Jul 22, 2016 | Kelci Hobson
After three days of Trump slyly hanging in the crowd of the Republican National Convention, and making dramatic entrances, we finally were able to hear from the Donald himself. Seventy-four minutes later the Donald did not live up to the hype, as many people expected to finally hear a laid out plan of what he would do if he did in fact become president. Unfortunately, all we heard was the same rambling we have heard for months now.
However, there was a slight difference in what he was saying, instead of just making his usual outlandish and at times offensive statements, he began to try to appeal to various minority groups. He made remarks with regard to the Pulse shooting and seemed to be trying to reach out to the African Americans with his use of an African American pastor earlier in the convention. However what he failed to recognize was the intersectionality of identities. So while he attempted to appeal to members of the LGBTQ community, he still made offensive comments that Mexican immigrants were rapists.

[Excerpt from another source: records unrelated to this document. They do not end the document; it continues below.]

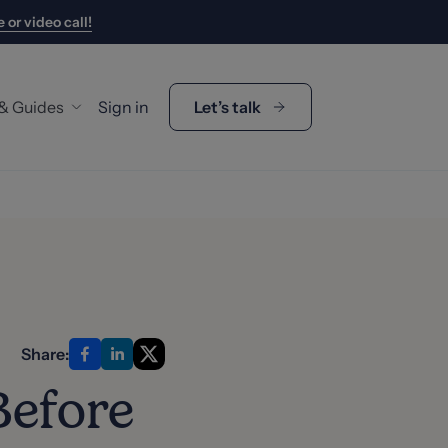
 or video call!
 & Guides
Sign in
Let’s talk
y Guides
gage Calculator
p Duty Calculator
's My Buying Budget?
s
Share:
t Us
Before
 the Team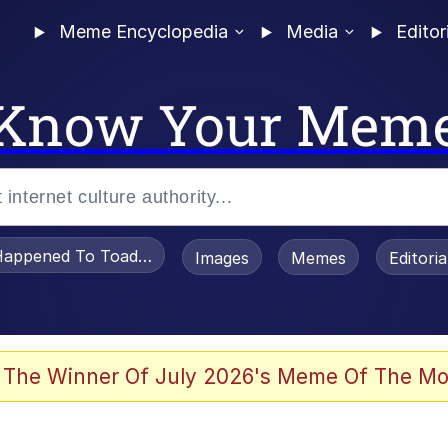
Meme Encyclopedia
Media
Editor
Know Your Mem
appened To Toadsworth / Toadsworth Is Dead
Images
Memes
Editori
 Evelynsmithhhhh Stare
 The Winner Of July 2026's Meme Of The Mo
IF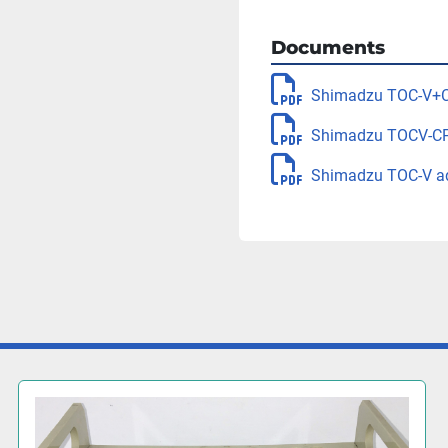
Documents
Shimadzu TOC-V+C
Shimadzu TOCV-CP
Shimadzu TOC-V ad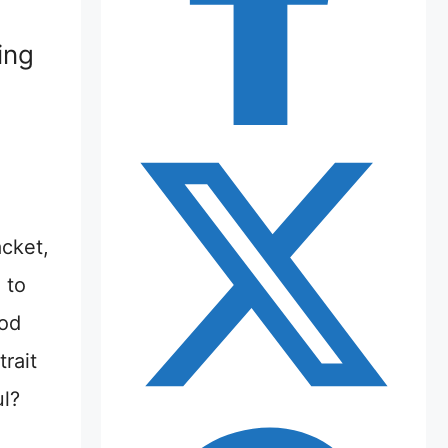
ing
acket,
 to
pod
rait
ul?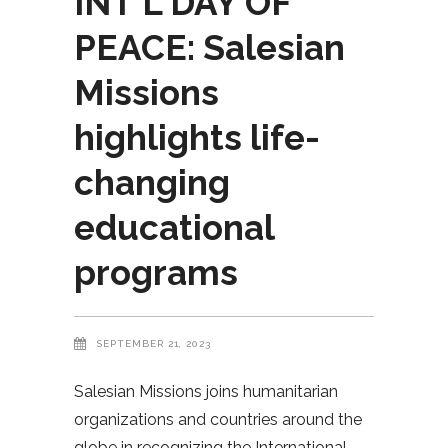
INT’L DAY OF
PEACE: Salesian
Missions
highlights life-
changing
educational
programs
SEPTEMBER 21, 2023
Salesian Missions joins humanitarian
organizations and countries around the
globe in recognizing the International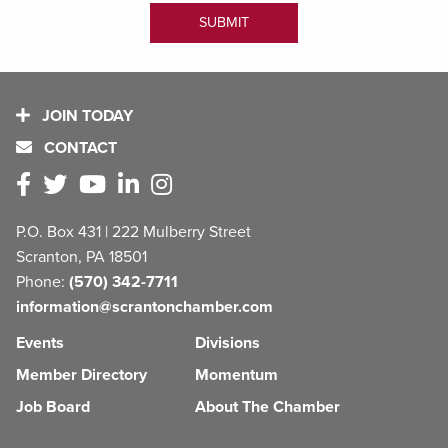
JOIN TODAY
CONTACT
P.O. Box 431 | 222 Mulberry Street
Scranton, PA 18501
Phone:
(570) 342-7711
information@scrantonchamber.com
Events
Divisions
Member Directory
Momentum
Job Board
About The Chamber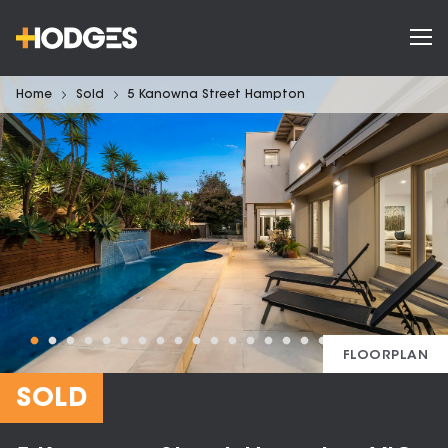
Home
Sold
5 Kanowna Street Hampton
FLOORPLAN
SOLD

By doing this he failed to realize that many of the Pulse victims were people of color, many of which were Latino.
Furthermore, throughout his speech he began to pin minority groups against each other, as he pushed members of the LGBTQ community to be angry with Muslims, and African Americans to dislike immigrants, as he claimed they were taking their jobs from them. But what happens to the people who lie in the middle, the Muslims who are part of the LGBTQ community and the Afro-Latinos, how do they fit into the discourse that Trump is creating. No one in this world belongs to just one identity group, whether that be based on race, religion, sexual orientation, gender or socioeconomic status.
Although Trump seems to have begun to realize that he cannot win this election without the help of minority groups, and the offensive statements he makes are not conducive to obtaining his end goal, the hateful undertones in his speeches are still prevalent. Trump is going to have to do more than throw in some sympathetic statements to minority groups in order to win an election. As a Black woman I am not yet convinced that his statements are sincere and he has certainly not earned my vote. Trump, up until this point has catered to a very small and specific demographic and now that he has gained the nomination he has entered panic mode and is attempting to expand his reach, but it may be too late, the damage is done and for many it will be hard to them to forget the offensive things he has said for the past year.